Director: Timothy Moran, Ph.D.
OVERVIEW
Our overall research program is aimed at identifying the roles of various neural signaling pathways in the controls of food intake and body weight. The current research takes a number of approaches. The first involves the identification of the neural representation of meal-related satiety signals. Multiple feedback signaling pathways are activated by food ingestion and the gastrointestinal presence of digestion products. We are examining how signals from multiple sites and stimulus modalities are integrated within specific brain nuclei and, in an effort to model eating disorders, how alterations in feeding patterns can influence these neural representations.

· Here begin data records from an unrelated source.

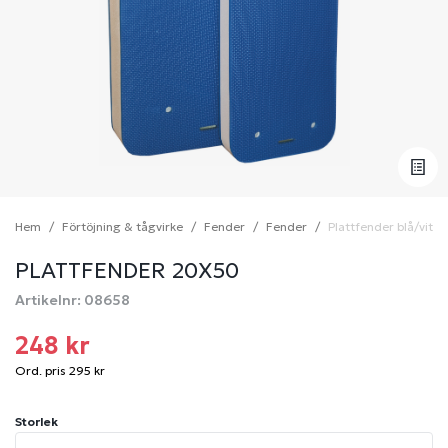
Hem
Förtöjning & tågvirke
Fender
Fender
Plattfender blå/vit
PLATTFENDER 20X50
Artikelnr: 08658
248 kr
Ord. pris 295 kr
Storlek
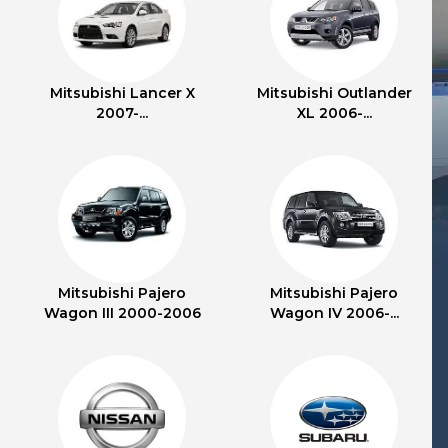
Mitsubishi Lancer X
Mitsubishi Outlander
2007-...
XL 2006-...
Mitsubishi Pajero
Mitsubishi Pajero
Wagon III 2000-2006
Wagon IV 2006-...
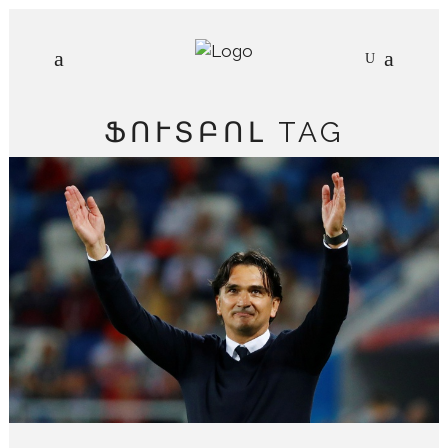
ՖՈՒՏԲՈԼ TAG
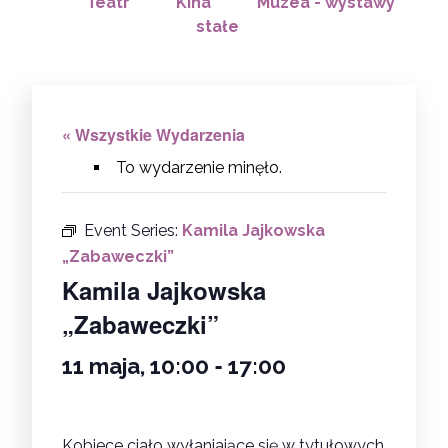
Teatr
Kina
Muzea - wystawy
stałe
« Wszystkie Wydarzenia
To wydarzenie minęło.
Event Series:
Kamila Jajkowska
„Zabaweczki”
Kamila Jajkowska
„Zabaweczki”
-
11 maja, 10:00
17:00
Kobiece ciało wyłaniające się w tytułowych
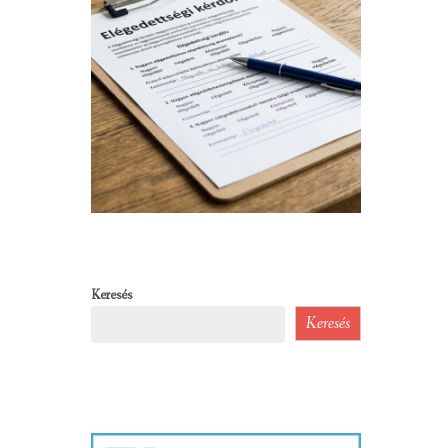
Keresés
Keresés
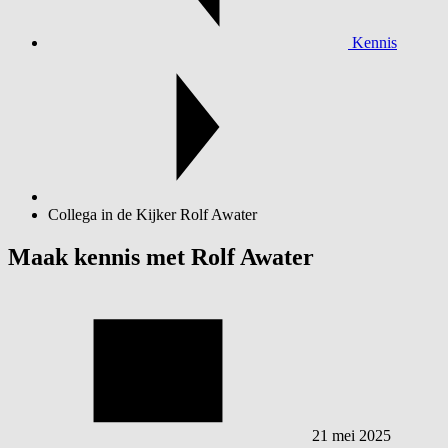
Kennis
Collega in de Kijker Rolf Awater
Maak kennis met Rolf Awater
21 mei 2025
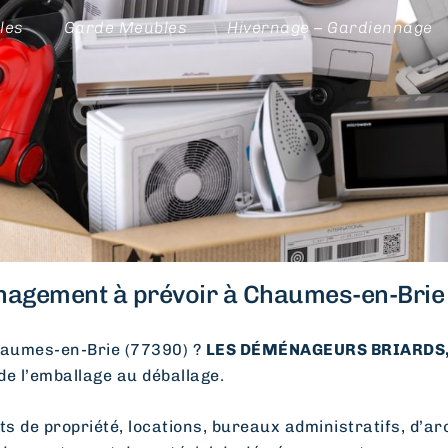
les
Garde Meubles
Hivernage – Gardiennage
agement à prévoir à Chaumes-en-Brie 
aumes-en-Brie (77390) ?
LES DÉMÉNAGEURS BRIARDS, 
 de l’emballage au déballage.
e propriété, locations, bureaux administratifs, d’arc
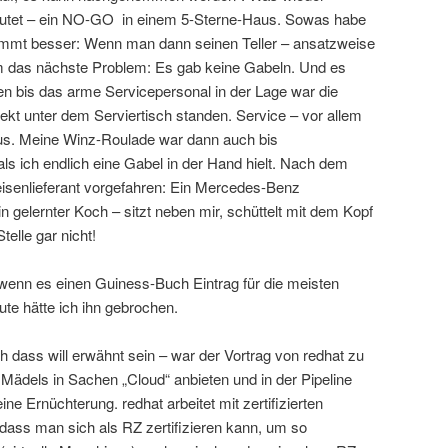
deutet – ein NO-GO in einem 5-Sterne-Haus. Sowas habe
kommt besser: Wenn man dann seinen Teller – ansatzweise
kam das nächste Problem: Es gab keine Gabeln. Und es
n bis das arme Servicepersonal in der Lage war die
ekt unter dem Serviertisch standen. Service – vor allem
 aus. Meine Winz-Roulade war dann auch bis
ls ich endlich eine Gabel in der Hand hielt. Nach dem
senlieferant vorgefahren: Ein Mercedes-Benz
in gelernter Koch – sitzt neben mir, schüttelt mit dem Kopf
telle gar nicht!
wenn es einen Guiness-Buch Eintrag für die meisten
eute hätte ich ihn gebrochen.
 dass will erwähnt sein – war der Vortrag von redhat zu
ädels in Sachen „Cloud“ anbieten und in der Pipeline
ne Ernüchterung. redhat arbeitet mit zertifizierten
ass man sich als RZ zertifizieren kann, um so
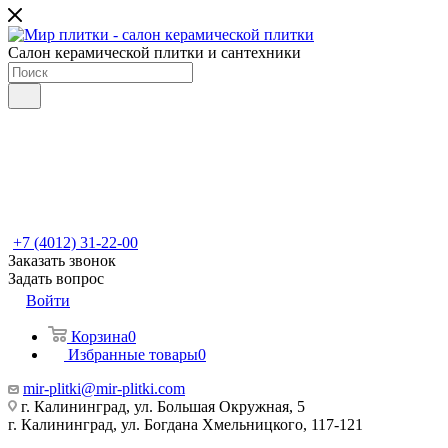
Салон керамической плитки и сантехники
+7 (4012) 31-22-00
Заказать звонок
Задать вопрос
Войти
Корзина
0
Избранные товары
0
mir-plitki@mir-plitki.com
г. Калининград, ул. Большая Окружная, 5
г. Калининград, ул. Богдана Хмельницкого, 117-121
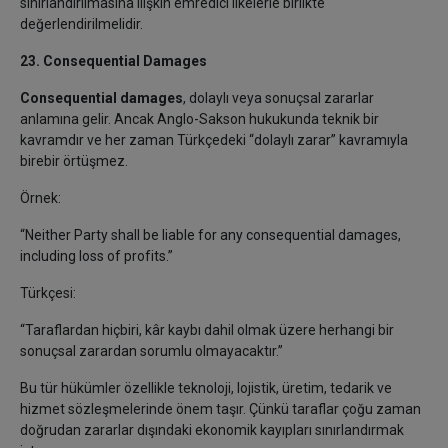
sınırlandırılmasına ilişkin emredici ilkelerle birlikte
değerlendirilmelidir.
23. Consequential Damages
Consequential damages
, dolaylı veya sonuçsal zararlar
anlamına gelir. Ancak Anglo-Sakson hukukunda teknik bir
kavramdır ve her zaman Türkçedeki “dolaylı zarar” kavramıyla
birebir örtüşmez.
Örnek:
“Neither Party shall be liable for any consequential damages,
including loss of profits.”
Türkçesi:
“Taraflardan hiçbiri, kâr kaybı dahil olmak üzere herhangi bir
sonuçsal zarardan sorumlu olmayacaktır.”
Bu tür hükümler özellikle teknoloji, lojistik, üretim, tedarik ve
hizmet sözleşmelerinde önem taşır. Çünkü taraflar çoğu zaman
doğrudan zararlar dışındaki ekonomik kayıpları sınırlandırmak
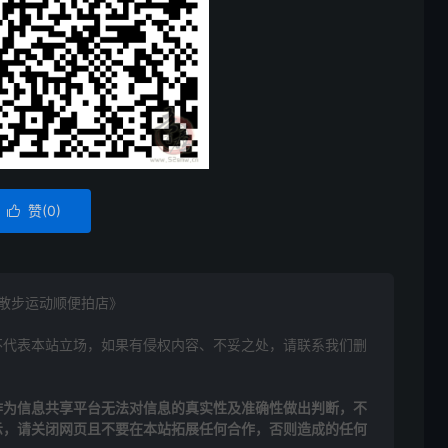
赞(
0
)

出散步运动顺便拍店》
不代表本站立场，如果有侵权内容、不妥之处，请联系我们删
作为信息共享平台无法对信息的真实性及准确性做出判断，不
示，请关闭网页且不要在本站拓展任何合作，否则造成的任何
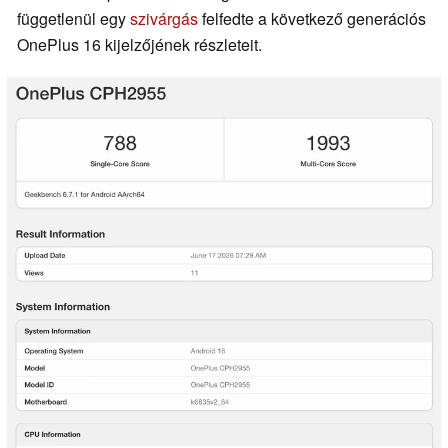
függetlenül egy
szivárgás
felfedte a következő generációs
OnePlus 16 kijelzőjének részleteit.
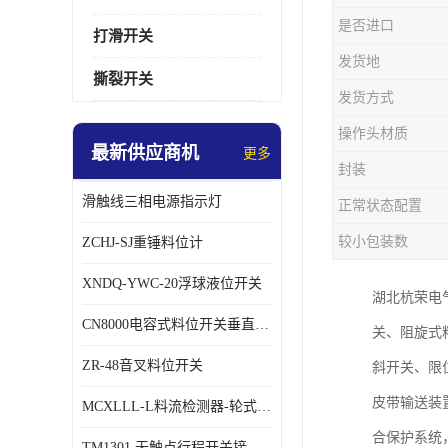
是否进口
打滑开关
发货地
撕裂开关
发货方式
操作头材质
最新供应商机
更多
封装
滑触线三相电源指示灯
正常状态配置
较小包装数
ZCHJ-SJ重锤料位计
XNDQ-YWC-20浮球液位开关
湖北杭荣电
CN8000电容式料位开关垂直安装时
关、阻旋式
ZR-48音叉料位开关
斜开关、限
皮带输送装
MCXLLL-L料流检测器-轮式煤流信号控制器
合保护系统
TM1301 无触点行程开关接线在交通设备中的稳定性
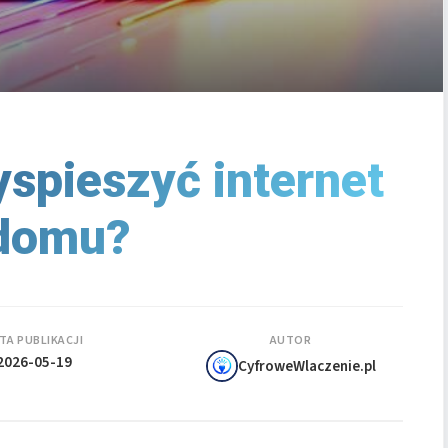
yspieszyć internet
domu?
TA PUBLIKACJI
AUTOR
2026-05-19
CyfroweWlaczenie.pl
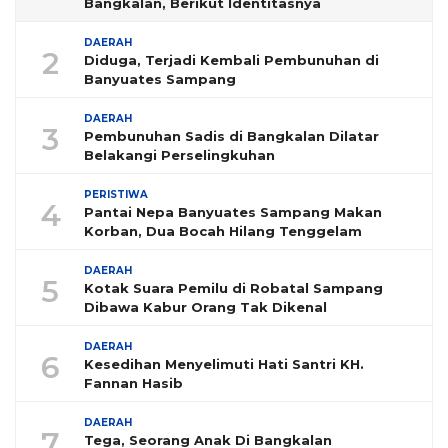
Bangkalan, Berikut Identitasnya
DAERAH
2
Diduga, Terjadi Kembali Pembunuhan di
Banyuates Sampang
DAERAH
3
Pembunuhan Sadis di Bangkalan Dilatar
Belakangi Perselingkuhan
PERISTIWA
4
Pantai Nepa Banyuates Sampang Makan
Korban, Dua Bocah Hilang Tenggelam
DAERAH
5
Kotak Suara Pemilu di Robatal Sampang
Dibawa Kabur Orang Tak Dikenal
DAERAH
6
Kesedihan Menyelimuti Hati Santri KH.
Fannan Hasib
DAERAH
7
Tega, Seorang Anak Di Bangkalan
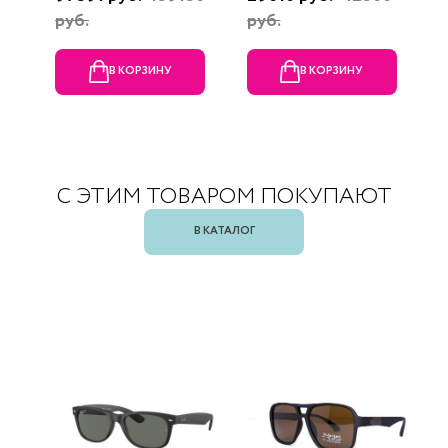
руб.
руб.
В КОРЗИНУ
В КОРЗИНУ
С ЭТИМ ТОВАРОМ ПОКУПАЮТ
В КАТАЛОГ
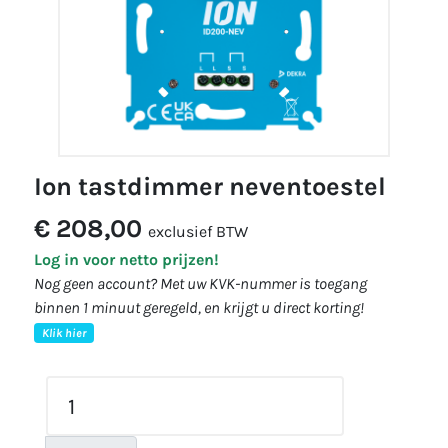
ion tastdimmer neventoestel
€ 208,00
exclusief BTW
Log in voor netto prijzen!
Nog geen account? Met uw KVK-nummer is toegang
binnen 1 minuut geregeld, en krijgt u direct korting!
Klik hier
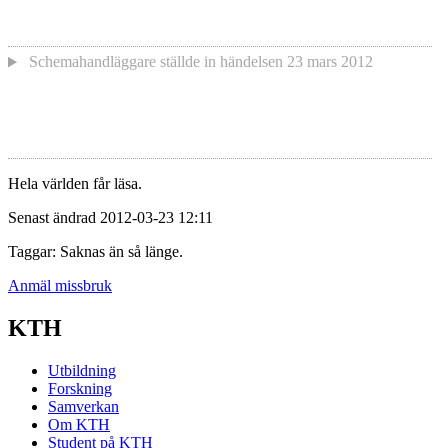
Schemahandläggare
ställde in händelsen
23 mars 2012
Hela världen får läsa.
Senast ändrad 2012-03-23 12:11
Taggar: Saknas än så länge.
Anmäl missbruk
KTH
Utbildning
Forskning
Samverkan
Om KTH
Student på KTH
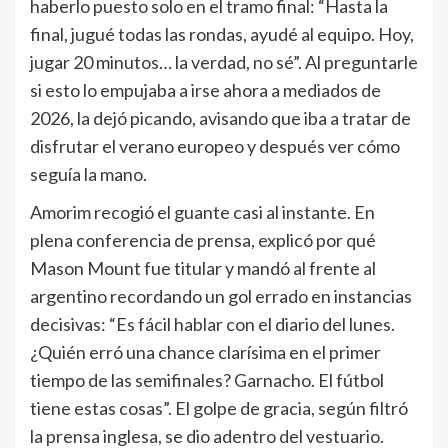
haberlo puesto solo en el tramo final: “Hasta la
final, jugué todas las rondas, ayudé al equipo. Hoy,
jugar 20 minutos… la verdad, no sé”. Al preguntarle
si esto lo empujaba a irse ahora a mediados de
2026, la dejó picando, avisando que iba a tratar de
disfrutar el verano europeo y después ver cómo
seguía la mano.
Amorim recogió el guante casi al instante. En
plena conferencia de prensa, explicó por qué
Mason Mount fue titular y mandó al frente al
argentino recordando un gol errado en instancias
decisivas: “Es fácil hablar con el diario del lunes.
¿Quién erró una chance clarísima en el primer
tiempo de las semifinales? Garnacho. El fútbol
tiene estas cosas”. El golpe de gracia, según filtró
la prensa inglesa, se dio adentro del vestuario.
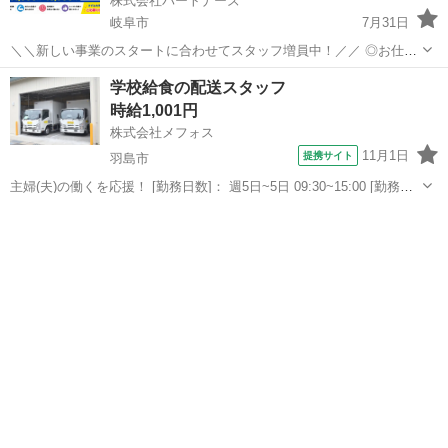
株式会社パートナーズ
岐阜市
7月31日
＼＼新しい事業のスタートに合わせてスタッフ増員中！／／ ◎お仕事
の内容 2tトラックで家具を配送するお仕事です。 2人1組で、ソファや
岐阜
岐阜市
配送
スタッフ
学校給食の配送スタッフ
ベッド、机などを個人宅にお届け。 荷物の積み下ろしや補助もお願い
時給1,001円
するよ。 何...
株式会社メフォス
11月1日
提携サイト
羽島市
主婦(夫)の働くを応援！ [勤務日数]： 週5日~5日 09:30~15:00 [勤務
地・最寄駅]： 岐阜県羽島市竹鼻町飯柄1028番地 株式会社メフォス
岐阜
羽島市
配送
010193 竹鼻駅徒歩20分 [職種名]：学校給食の配送ス...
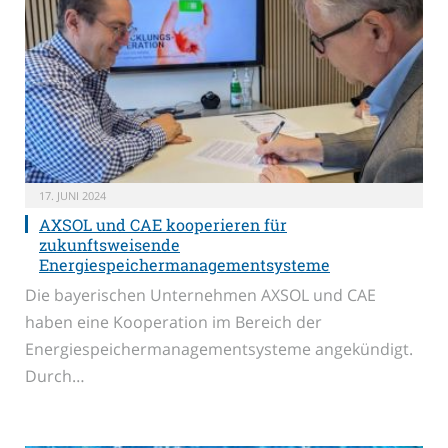
17. JUNI 2024
AXSOL und CAE kooperieren für
zukunftsweisende
Energiespeichermanagementsysteme
Die bayerischen Unternehmen AXSOL und CAE
haben eine Kooperation im Bereich der
Energiespeichermanagementsysteme angekündigt.
Durch…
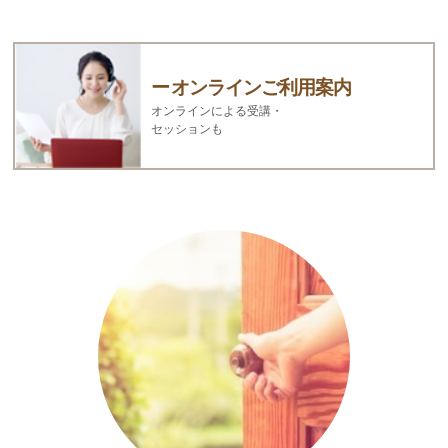
オンラインご利用案内
オンラインによる受講・
セッションも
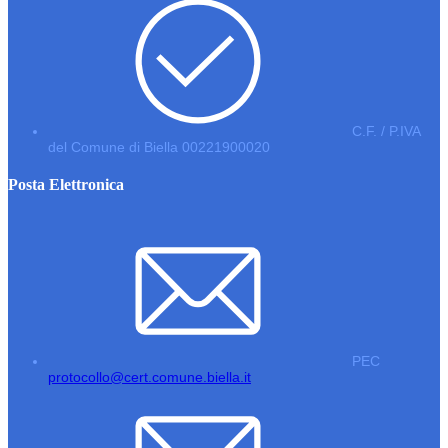
C.F. / P.IVA
del Comune di Biella 00221900020
Posta Elettronica
PEC
protocollo@cert.comune.biella.it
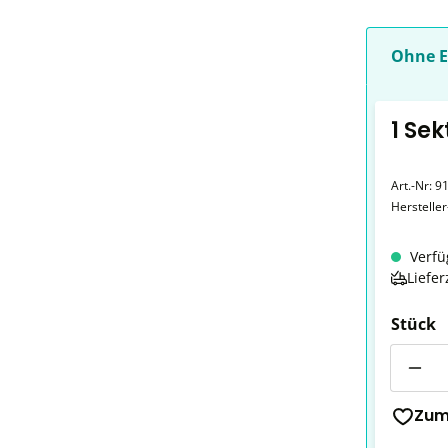
Ohne E
1 Se
Art.-Nr:
9
Herstelle
Verfü
Liefer
Stück
Anzahl
Zum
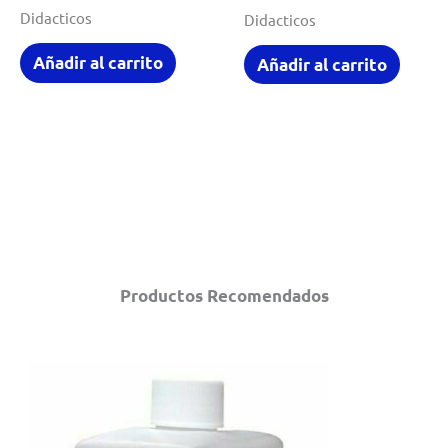
Didacticos
Didacticos
Añadir al carrito
Añadir al carrito
Productos Recomendados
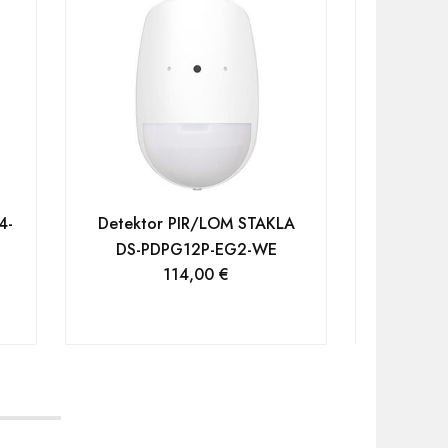
4-
Detektor PIR/LOM STAKLA
DS-PDPG12P-EG2-WE
Detektor
114,00
€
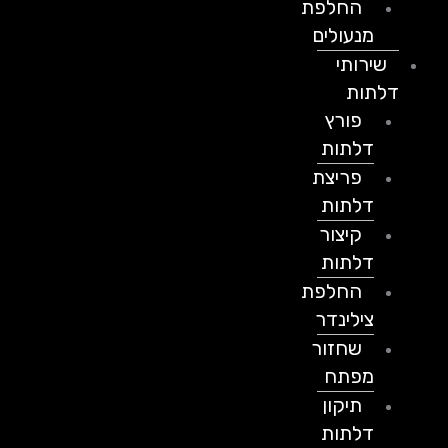
החלפת
מנעולים
שירותי
דלתות
פורץ
דלתות
פריצת
דלתות
קיצור
דלתות
החלפת
צילינדר
שחזור
מפתח
תיקון
דלתות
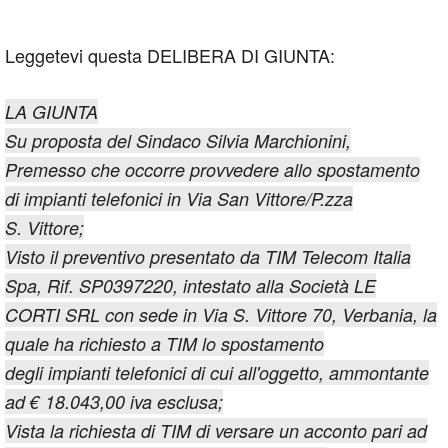
Leggetevi questa DELIBERA DI GIUNTA:
LA GIUNTA
Su proposta del Sindaco Silvia Marchionini,
Premesso che occorre provvedere allo spostamento
di impianti telefonici in Via San Vittore/P.zza
S. Vittore;
Visto il preventivo presentato da TIM Telecom Italia
Spa, Rif. SP0397220, intestato alla Società LE
CORTI SRL con sede in Via S. Vittore 70, Verbania, la
quale ha richiesto a TIM lo spostamento
degli impianti telefonici di cui all'oggetto, ammontante
ad € 18.043,00 iva esclusa;
Vista la richiesta di TIM di versare un acconto pari ad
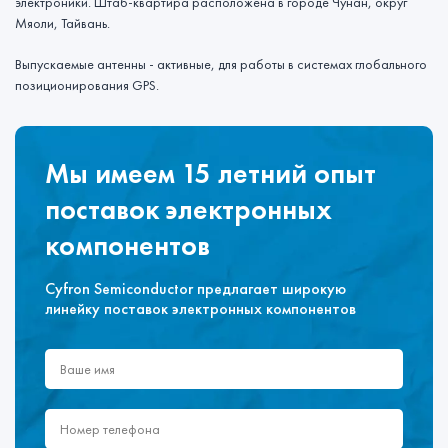
электроники. Штаб-квартира расположена в городе Чунан, округ
Мяоли, Тайвань.
Выпускаемые антенны - активные, для работы в системах глобального
позиционирования GPS.
Мы имеем 15 летний опыт
поставок электронных
компонентов
Cyfron Semiconductor предлагает широкую
линейку поставок электронных компонентов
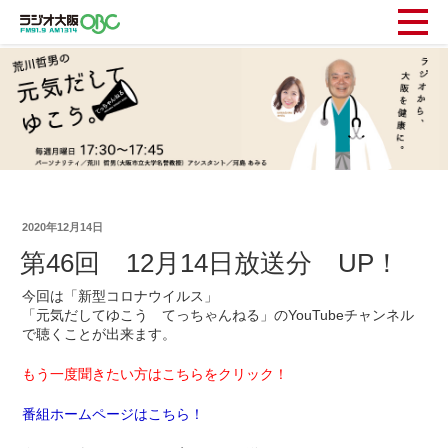
2020年12月14日
第46回 12月14日放送分 UP！
今回は「新型コロナウイルス」
「元気だしてゆこう てっちゃんねる」のYouTubeチャンネル
で聴くことが出来ます。
もう一度聞きたい方はこちらをクリック！
番組ホームページはこちら！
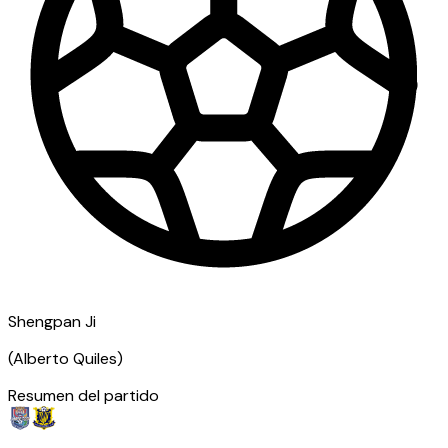
Shengpan Ji
(
Alberto Quiles
)
Resumen del partido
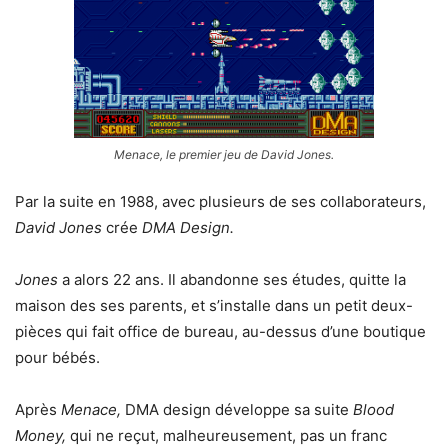
Menace
, le premier jeu de
David Jones.
Par la suite en 1988, avec plusieurs de ses collaborateurs,
David Jones
crée
DMA Design.
Jones
a alors 22 ans. Il abandonne ses études, quitte la
maison des ses parents, et s’installe dans un petit deux-
pièces qui fait office de bureau, au-dessus d’une boutique
pour bébés.
Après
Menace,
DMA design développe sa suite
Blood
Money,
qui ne reçut, malheureusement, pas un franc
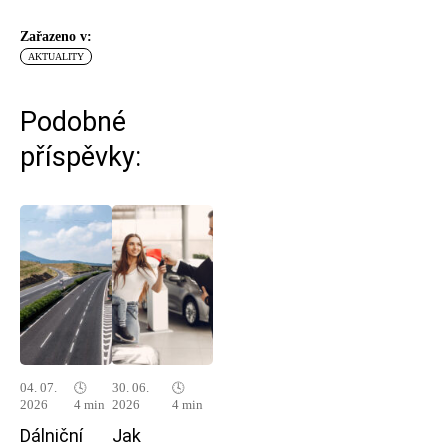
Zařazeno v:
AKTUALITY
Podobné
příspěvky:
04. 07.
🕓
30. 06.
🕓
2026
4 min
2026
4 min
Dálniční
Jak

The second approach involves the identification of interactions between peripheral, within-meal, satiety signals and hypothalamic peptide systems involved in overall energy balance. We are currently examining how the activity of hypothalamic leptin, NPY, CCK, CFR, CART and melanocortin systems interact with ascending satiety pathways to alter meal size. We are also investigating how alteration in cellular energy availability and production are transduced into changes in food intake and body weight. These experiments focus on the de novo fatty acid synthesis pathway in critical hypothalamic sites and take advantage of a novel group of chemicals that inhibit the production of fatty acids and/or stimulate fatty acid oxidation. We are examining how exercise not only increases energy expenditure but also reduces food intake. These experiments focus on the regulation of peptide gene expression in hypothalamic systems involved in energy balance.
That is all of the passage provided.